Alphafold Parameter Reference
Introduction
This reference contains information on the parameters that can be passed to AlphaFold. Most information comes from the AlphaFold github page and the contents of execution scripts and is duplicated here for convinience.
Parameters
fasta_paths
Description
Paths to FASTA files, each containing a prediction target that will be folded one after another. If a FASTA file contains multiple sequences, then it will be folded as a multimer. Paths should be separated by commas.
Values
All FASTA paths must have a unique basename, as this basename is used to name the output directories for each prediction.
data_dir
Description
Path to directory of supporting data. This directory is roughly 2.2 TB in size.
Values
The value set in the submit script points to the current version of the datasets available on the UFS HPC. In most cases, users will not need to change this.
If a historical dataset is required, please see the max_template_date parameter first.
output_dir
Description
Path to a directory that will store the results.
Values
This directory will be created and contain a directory for each fasta file provided.
max_template_date
Description
Maximum template release date to consider. Any template with a release date after this date will be ignored. This parameter is important if folding historical test sets.
Values
The submit script automatically sets the date to the current date unless explicitly changed.
If another date is required, enter the new date in the format yyyy-mm-dd. For example: 2022-01-25
db_preset
Description
Preset for MSA database configuration which can be used to optimize for speed and lower hardware requirements.
Values
The two accepted values are:
-
full_dbs : Use all genetic databases. This is the default value in the submit script and is the value used at CASP14
-
reduced_dbs : Runs with a reduced version of the BFD. This preset is not recommended for the UFS HPC
model_preset
Description
Selects the AlphaFold model to run. The available models are:
- The monomer model (monomer)
- The monomer model with extra ensembling (monomer_casp14)
- The monomer with pTM head (monomer_ptm)
- The multimer model (multimer)
Values
The accepted values are: * monomer * monomer_casp14 * monomer_ptm * multimer
Note that when selecting multimer*, the is_prokaryote_list parameter needs to be set*
model_preset
Description
Selects the AlphaFold model to run. The available models are:
- The monomer model (monomer)
- The monomer model with extra ensembling (monomer_casp14)

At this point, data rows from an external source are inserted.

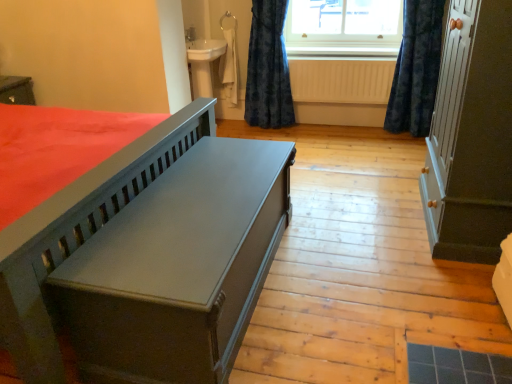 Question: Considering the relative sizes of matte gray cabinet at right and matte gray bench at center in the image provided, is matte gray cabinet at right wider than matte gray bench at center?

Choices:
 (A) no
 (B) yes

Answer: (B)

Question: Could you tell me if matte gray cabinet at right is facing matte gray bench at center?

Choices:
 (A) yes
 (B) no

Answer: (B)

Question: Can you confirm if matte gray cabinet at right is thinner than matte gray bench at center?

Choices:
 (A) yes
 (B) no

Answer: (B)

Question: Does matte gray cabinet at right have a lesser height compared to matte gray bench at center?

Choices:
 (A) no
 (B) yes

Answer: (A)

Question: From a real-world perspective, is matte gray cabinet at right beneath matte gray bench at center?

Choices:
 (A) yes
 (B) no

Answer: (B)

Question: Is matte gray cabinet at right touching matte gray bench at center?

Choices:
 (A) yes
 (B) no

Answer: (B)

Question: Can you confirm if dark blue velvet curtain at upper right, the 1th curtain in the right-to-left sequence, is smaller than wooden at upper center?

Choices:
 (A) no
 (B) yes

Answer: (A)

Question: From the image's perspective, is dark blue velvet curtain at upper right, marked as the 2th curtain in a left-to-right arrangement, above wooden at upper center?

Choices:
 (A) no
 (B) yes

Answer: (A)

Question: Is dark blue velvet curtain at upper right, the 1th curtain in the right-to-left sequence, wider than wooden at upper center?

Choices:
 (A) no
 (B) yes

Answer: (B)

Question: Considering the relative sizes of dark blue velvet curtain at upper right, the 1th curtain in the right-to-left sequence, and wooden at upper center in the image provided, is dark blue velvet curtain at upper right, the 1th curtain in the right-to-left sequence, bigger than wooden at upper center?

Choices:
 (A) no
 (B) yes

Answer: (B)

Question: Is dark blue velvet curtain at upper right, marked as the 2th curtain in a left-to-right arrangement, facing away from wooden at upper center?

Choices:
 (A) no
 (B) yes

Answer: (A)

Question: Considering the relative sizes of dark blue velvet curtain at upper right, marked as the 2th curtain in a left-to-right arrangement, and wooden at upper center in the image provided, is dark blue velvet curtain at upper right, marked as the 2th curtain in a left-to-right arrangement, shorter than wooden at upper center?

Choices:
 (A) yes
 (B) no

Answer: (B)

Question: Would you say matte gray bench at center is part of dark blue velvet curtain at upper right, the 1th curtain in the right-to-left sequence,'s contents?

Choices:
 (A) yes
 (B) no

Answer: (B)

- The monomer with pTM head (monomer_ptm)
- The multimer model (multimer)
Values
The accepted values are:
- monomer
- monomer_casp14 (Recommended for monomer runs)
- monomer_ptm
- multimer
Note that when selecting multimer*, a multi-sequence FASTA file must be provided and the is_prokaryote_list parameter needs to be set*
is_prokaryote_list
Description
Note: This is an option for the multimer model and is not used by the single chain system.
These values determine the pairing method for the MSA.
Values
The two accepted values are:
-
true : The target complex is from a prokaryote
-
false : The target complex is not from a prokaryote, or the orgin is not known.